Many of the women were fleeing severe sexual abuse and domestic violence at home. A group of lawyers from the American Immigration Lawyers Association represented 12 women in Artesia whose asylum claims were heard by judges, and the women won every case. The women, often revealing their experiences for the first time, told stories of serial rape by husbands and beatings of their children with belts and pistols.
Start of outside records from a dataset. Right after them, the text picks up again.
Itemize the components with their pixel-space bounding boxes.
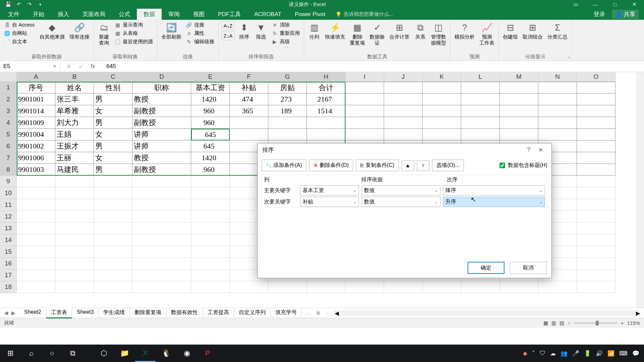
cell-C15[interactable] <box>94 246 132 258</box>
ungroup-button[interactable]: ⊞取消组合 <box>521 21 544 41</box>
row-header-14[interactable]: 14 <box>0 234 17 246</box>
cell-K4[interactable] <box>423 117 461 129</box>
cell-A6[interactable]: 9901002 <box>17 140 55 152</box>
task-view-button[interactable]: ⧉ <box>62 345 83 362</box>
cell-I3[interactable] <box>345 105 384 117</box>
cell-D7[interactable]: 教授 <box>132 152 191 164</box>
secondary-sortby-select[interactable]: 数值⌄ <box>362 197 440 207</box>
column-header-G[interactable]: G <box>268 72 307 82</box>
column-header-I[interactable]: I <box>345 72 384 82</box>
cell-A4[interactable]: 9901009 <box>17 117 55 129</box>
dialog-launcher-icon[interactable]: ↘ <box>567 55 570 59</box>
tab-insert[interactable]: 插入 <box>51 9 76 20</box>
column-header-F[interactable]: F <box>230 72 268 82</box>
sheet-tab-Sheet3[interactable]: Sheet3 <box>72 308 99 318</box>
cell-M5[interactable] <box>500 129 538 140</box>
excel-icon[interactable]: X <box>135 345 156 362</box>
cell-B16[interactable] <box>55 258 94 269</box>
cell-B17[interactable] <box>55 269 94 281</box>
share-button[interactable]: 👤 共享 <box>612 10 639 19</box>
column-header-M[interactable]: M <box>500 72 538 82</box>
cell-H18[interactable] <box>307 281 345 293</box>
cell-B14[interactable] <box>55 234 94 246</box>
cell-N4[interactable] <box>538 117 577 129</box>
undo-icon[interactable]: ↶ <box>15 1 22 8</box>
cell-O18[interactable] <box>577 281 615 293</box>
cell-B15[interactable] <box>55 246 94 258</box>
cell-O7[interactable] <box>577 152 615 164</box>
pdf-icon[interactable]: P <box>197 345 218 362</box>
cancel-formula-icon[interactable]: ✕ <box>66 63 71 70</box>
has-headers-input[interactable] <box>499 163 505 168</box>
cell-D6[interactable]: 讲师 <box>132 140 191 152</box>
qat-customize-icon[interactable]: ▼ <box>37 1 44 8</box>
redo-icon[interactable]: ↷ <box>26 1 33 8</box>
cell-E16[interactable] <box>191 258 230 269</box>
from-web-button[interactable]: 🌐自网站 <box>3 29 36 37</box>
sort-asc-button[interactable]: A↓Z <box>221 21 235 30</box>
cell-E11[interactable] <box>191 199 230 211</box>
tab-pdf[interactable]: PDF工具 <box>211 9 248 20</box>
cell-J3[interactable] <box>384 105 423 117</box>
row-header-1[interactable]: 1 <box>0 82 17 94</box>
sheet-tab-学生成绩[interactable]: 学生成绩 <box>99 308 130 318</box>
cell-N18[interactable] <box>538 281 577 293</box>
fx-icon[interactable]: fx <box>91 63 95 70</box>
cell-L1[interactable] <box>461 82 500 94</box>
cell-G18[interactable] <box>268 281 307 293</box>
cell-A17[interactable] <box>17 269 55 281</box>
cell-J18[interactable] <box>384 281 423 293</box>
cell-A1[interactable]: 序号 <box>17 82 55 94</box>
row-header-2[interactable]: 2 <box>0 94 17 105</box>
column-header-C[interactable]: C <box>94 72 132 82</box>
cell-O10[interactable] <box>577 187 615 199</box>
cell-F18[interactable] <box>230 281 268 293</box>
move-down-button[interactable]: ▼ <box>417 160 430 171</box>
cell-A13[interactable] <box>17 223 55 234</box>
cell-H5[interactable] <box>307 129 345 140</box>
tab-file[interactable]: 文件 <box>1 9 26 20</box>
primary-order-select[interactable]: 降序⌄ <box>443 185 545 195</box>
tab-view[interactable]: 视图 <box>186 9 211 20</box>
delete-level-button[interactable]: ✕删除条件(D) <box>309 160 353 171</box>
cell-C10[interactable] <box>94 187 132 199</box>
cell-F3[interactable]: 365 <box>230 105 268 117</box>
cell-B3[interactable]: 牟希雅 <box>55 105 94 117</box>
zoom-in-button[interactable]: + <box>621 320 624 326</box>
cell-C1[interactable]: 性别 <box>94 82 132 94</box>
existing-conn-button[interactable]: 🔗现有连接 <box>68 21 91 41</box>
sheet-tab-Sheet2[interactable]: Sheet2 <box>19 308 46 318</box>
cortana-button[interactable]: ○ <box>42 345 62 362</box>
start-button[interactable]: ⊞ <box>0 345 21 362</box>
cell-N2[interactable] <box>538 94 577 105</box>
cell-L4[interactable] <box>461 117 500 129</box>
tell-me[interactable]: 💡 告诉我您想要做什么... <box>332 9 393 20</box>
cell-C16[interactable] <box>94 258 132 269</box>
cell-E5[interactable]: 645 <box>191 129 230 140</box>
cell-J5[interactable] <box>384 129 423 140</box>
cell-K18[interactable] <box>423 281 461 293</box>
cell-O3[interactable] <box>577 105 615 117</box>
tray-up-icon[interactable]: ˄ <box>532 350 535 357</box>
sheet-more-icon[interactable]: … <box>302 310 313 316</box>
cell-G3[interactable]: 189 <box>268 105 307 117</box>
column-header-H[interactable]: H <box>307 72 345 82</box>
row-header-5[interactable]: 5 <box>0 129 17 140</box>
cell-B8[interactable]: 马建民 <box>55 164 94 176</box>
tray-onedrive-icon[interactable]: ☁ <box>550 350 556 357</box>
cell-D2[interactable]: 教授 <box>132 94 191 105</box>
zoom-level[interactable]: 115% <box>627 320 640 326</box>
cell-E1[interactable]: 基本工资 <box>191 82 230 94</box>
data-validation-button[interactable]: ✓数据验 证 <box>368 21 386 47</box>
cell-M1[interactable] <box>500 82 538 94</box>
cell-B11[interactable] <box>55 199 94 211</box>
vertical-scrollbar[interactable] <box>637 72 644 308</box>
cell-A2[interactable]: 9901001 <box>17 94 55 105</box>
row-header-12[interactable]: 12 <box>0 211 17 223</box>
remove-dup-button[interactable]: ▦删除 重复项 <box>348 21 366 47</box>
clear-filter-button[interactable]: ✕清除 <box>270 21 301 29</box>
cell-D15[interactable] <box>132 246 191 258</box>
name-box-dropdown-icon[interactable]: ▼ <box>53 64 57 69</box>
cell-D5[interactable]: 讲师 <box>132 129 191 140</box>
forecast-sheet-button[interactable]: 📈预测 工作表 <box>478 21 496 47</box>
One woman was granted asylum after she fled a gang that killed her brother, shot her husband and kidnapped and raped her 14-year-old stepdaughter.

Stephen Manning, an immigration lawyer who led the team, said the legal effort in Artesia had relied on volunteers who came from as far away as Portland, Ore., and Chicago. The lawyers association does not have the capability to mount a new volunteer effort in Dilley for many more migrants, Mr. Manning said. Homeland Security officials have insisted on requiring high bond for the women to be released, he said.

“I have no idea what we will do,” Mr. Manning said. “I’m at a loss for words to imagine what Dilley will look like with so many 6-year-olds detained behind razor wire.”